Peter O’Donnell serves as principal investigator of The 1200 Patients Project, a large clinical study exploring the feasibility and benefit of incorporating broad pharmacogenomic testing into routine clinical practice for patients with any type of disease. The study of pharmacogenomics is complicated by the fact that response and toxicity are multigenic traits and are often confounded by nongenetic factors. Implementation of pharmacogenomics has been hampered by poor physician knowledge about important drug–gene relationships, limited avenues for testing, delays in the receipt of pharmacogenomic results even when testing is pursued and lack of guidelines to assist with interpretation of results. Some projects are ongoing to address gaps in knowledge and interpretation [3].

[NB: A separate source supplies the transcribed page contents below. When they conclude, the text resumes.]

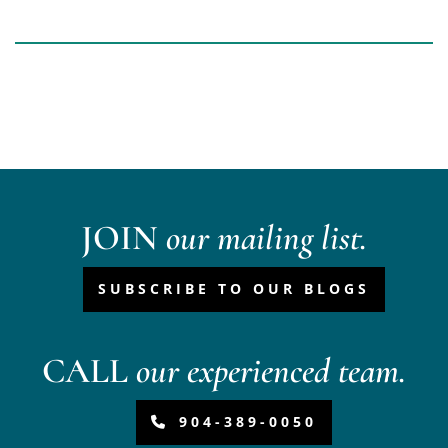
JOIN
our mailing list.
SUBSCRIBE TO OUR BLOGS
CALL
our experienced team.
904-389-0050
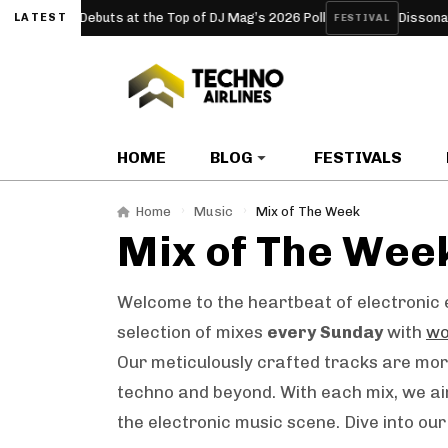
erclub Debuts at the Top of DJ Mag’s 2026 Poll
Dissonanze Fes
LATEST
FESTIVAL
HOME
BLOG
FESTIVALS
Home
Music
Mix of The Week
Mix of The Wee
Welcome to the heartbeat of electronic e
selection of mixes
every Sunday
with
wo
Our meticulously crafted tracks are more
techno and beyond. With each mix, we ai
the electronic music scene. Dive into ou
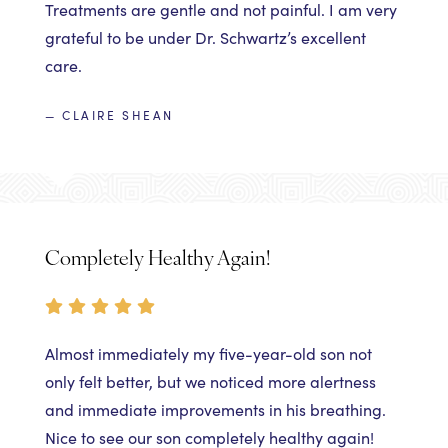
Treatments are gentle and not painful. I am very
grateful to be under Dr. Schwartz’s excellent
care.
— CLAIRE SHEAN
Completely Healthy Again!
Almost immediately my five-year-old son not
only felt better, but we noticed more alertness
and immediate improvements in his breathing.
Nice to see our son completely healthy again!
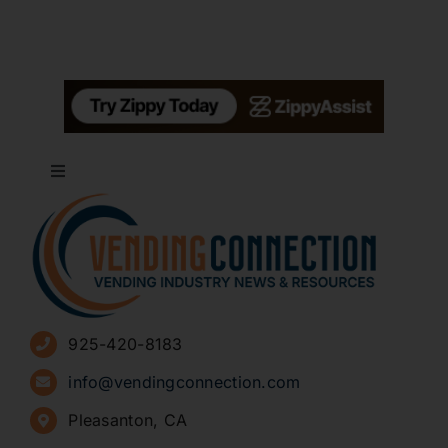
Toggle
Navigation
About
Advertise
925-420-8183
Sign Up for Newsletters
info@vendingconnection.com
Pleasanton, CA
How to Start a Vending Business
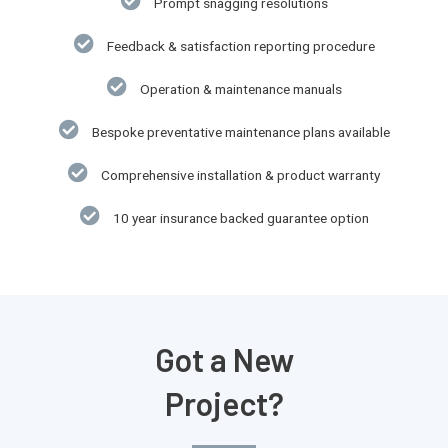
Prompt snagging resolutions
Feedback & satisfaction reporting procedure
Operation & maintenance manuals
Bespoke preventative maintenance plans available
Comprehensive installation & product warranty​
10 year insurance backed guarantee option​
Got a New
Project?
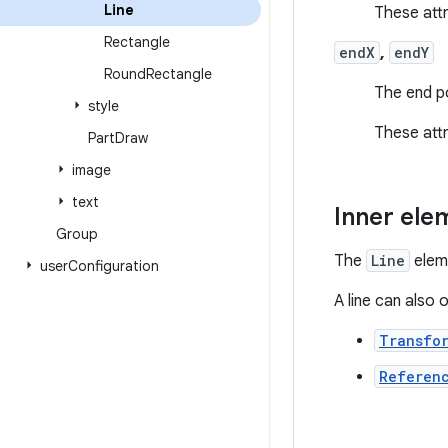
Line
These att
Rectangle
endX
,
endY
Round
Rectangle
The end po
style
These att
Part
Draw
image
text
Inner ele
Group
The
Line
eleme
user
Configuration
A line can also 
Transfo
Referen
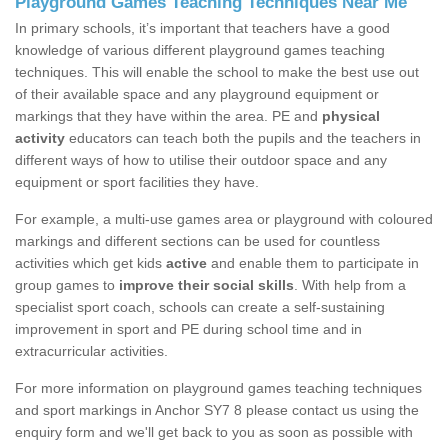
Playground Games Teaching Techniques Near Me
In primary schools, it’s important that teachers have a good
knowledge of various different playground games teaching
techniques. This will enable the school to make the best use out
of their available space and any playground equipment or
markings that they have within the area. PE and
physical
activity
educators can teach both the pupils and the teachers in
different ways of how to utilise their outdoor space and any
equipment or sport facilities they have.
For example, a multi-use games area or playground with coloured
markings and different sections can be used for countless
activities which get kids
active
and enable them to participate in
group games to
improve their social skills
. With help from a
specialist sport coach, schools can create a self-sustaining
improvement in sport and PE during school time and in
extracurricular activities.
For more information on playground games teaching techniques
and sport markings in Anchor SY7 8 please contact us using the
enquiry form and we'll get back to you as soon as possible with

Our Center has developed its own unique program aimed at overcoming all of the above barriers to more widespread implementation of pharmacogenomics in routine practice: entitled The 1200 Patients Project. This institutional-wide clinical program offers pre-emptive, broad pharmacogenomic testing free of charge to patients (with individual patient results delivered to each patient’s provider) thereby simultaneously achieving routine clinical availability of pharmacogenomic testing with instantaneously and repeatedly accessible results available for all tested variants for the remainder of the patient’ lifetime [4]. The patient-specific results are available through a custom-designed web-based interface, the genomic prescribing system, which provides relevant pharmacogenomic guidance and consultations to participating providers at any clinical moment. Finally, from an implementation science standpoint, encounter-level data are being collected for thousands of visits at which such information is available and/or utilized in order to better understand how future programs and iterations of pharmacogenomic results delivery systems could be improved and expanded.

Future perspective

We have an active, vibrant, state of the art pharmacogenomics program at the University of Chicago. From a clinical standpoint, expansion of the availability of pre-emptive pharmacogenomic clinical testing for use in additional patients and patient populations is ongoing. From a basic science standpoint, we plan to build unique resources to discover and functionally validate pharmacogenomic markers in relevant tissue types using differentiated cells from induced pluripotent stem cells. In addition, we are introducing a new area called ‘immunopharmacogenomics’ that links the relationship between immune responses in patients and efficacy/toxicity of drugs. We plan to continue to forge new ground in analytical approaches to evaluating different populations and next-generation sequencing, particularly focused on ways to integrate omics data to enhance prediction of adverse events and outcomes of therapy.

Highlights.

• ▪The University of Chicago supports basic, translational and clinical research as well as undergraduate, graduate, medical students, clinical/postdoctoral fellows and faculty education in the area of pharmacogenomics.
• ▪The Center for Personalized Therapeutics provides infrastructure to bring together the academic and patient-oriented research activities in personalized medicine.
• ▪The Committee on Clinical Pharmacology and Pharmacogenomics is the educational arm of the Center and serves to train clinical and postdoctoral fellows with a structured program with various options to combine with other subspecialties or with industry experience.
• ▪Coursework in pharmacogenomics, genetics of medicine, advanced clinical pharmacology as well as teaching experience and journal club help round out the didactic education for trainees.
• ▪Pharmacogenomics of Anticancer Agents Research encompasses a large research program that runs the gamut of discovery of genetic markers through preclinical and clinical studies, analytical method development and pharmacogenomic clinical studies.